七回一死二、三塁で代打を告げられた新井良

七回一死二、三塁で代打を告げられた新井良【拡大】

 これが反攻の指笛となった。将の期待に応えて今成は左犠飛。追い上げムードが沸騰し、次は藤井彰に代えて「代打・桧山」。二死二塁から“神様”の適時二塁打で同点となった。「難しい決断? ベンチにいる選手が、しっかりと期待に応えてくれた。(桧山は)またチャンスを作ってくれた」。「静」もズバリだ。二死二塁からは2打席2三振の柴田をそのまま打席に立たせ、右前への決勝点が生まれた。

 “鬼将”と化した采配での白星。藤浪を初めてイニングの途中で降板させたことや、勝ち試合のセットアッパーとして期待される筒井を、追う展開で投入したシーンにも当てはまる。
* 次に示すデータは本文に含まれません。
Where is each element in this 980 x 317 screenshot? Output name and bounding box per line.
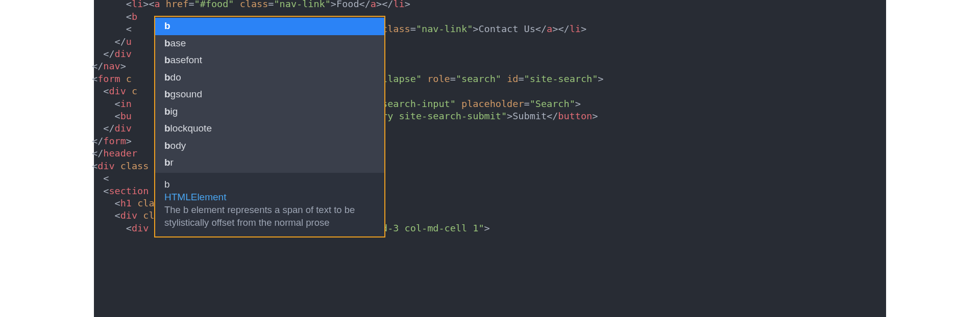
code-line[interactable]: <li><a href="#food" class="nav-link">Foo… xyxy=(92,0,603,11)
autocomplete-list: bbasebasefontbdobgsoundbigblockquotebody… xyxy=(155,17,384,173)
autocomplete-item[interactable]: big xyxy=(155,103,384,121)
autocomplete-item[interactable]: bgsound xyxy=(155,86,384,103)
frame-right xyxy=(886,0,980,317)
autocomplete-item[interactable]: b xyxy=(155,18,384,35)
autocomplete-item[interactable]: body xyxy=(155,138,384,155)
frame-left xyxy=(0,0,94,317)
autocomplete-item[interactable]: blockquote xyxy=(155,120,384,138)
autocomplete-item[interactable]: base xyxy=(155,35,384,52)
autocomplete-item[interactable]: bdo xyxy=(155,69,384,87)
doc-symbol-name: b xyxy=(164,178,375,191)
doc-description: The b element represents a span of text … xyxy=(164,204,375,229)
autocomplete-popup: bbasebasefontbdobgsoundbigblockquotebody… xyxy=(154,16,385,237)
doc-symbol-type: HTMLElement xyxy=(164,191,375,204)
autocomplete-doc: b HTMLElement The b element represents a… xyxy=(155,173,384,236)
autocomplete-item[interactable]: br xyxy=(155,154,384,172)
autocomplete-item[interactable]: basefont xyxy=(155,52,384,69)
 巨人を“まくって”の首位奪還。「我々の現役のころはな…」と回顧したことがある。全国放送が、まだ巨人戦しかなかった時代。自分を“売る”ためには、対Gの舞台で活躍するしかなかった。節目の1000安打も、1994年に4シーズンぶりに放った本塁打も、そして引退試合(2001年)も巨人戦だ。監督となっても思いは変わらない。「選手全員が巨人に強い気持ちをもって臨まないといけない」と呼び掛けてきた。

 その宿敵が敗れ、昨年4月19日以来、409日ぶりとなる首位。和田監督は「まだ6月頭」というが、それでも虎党は夢を抱く。このまま突っ走れ-。その先に、8年ぶりの栄光のフラッグがはためく。 (栃山 直樹)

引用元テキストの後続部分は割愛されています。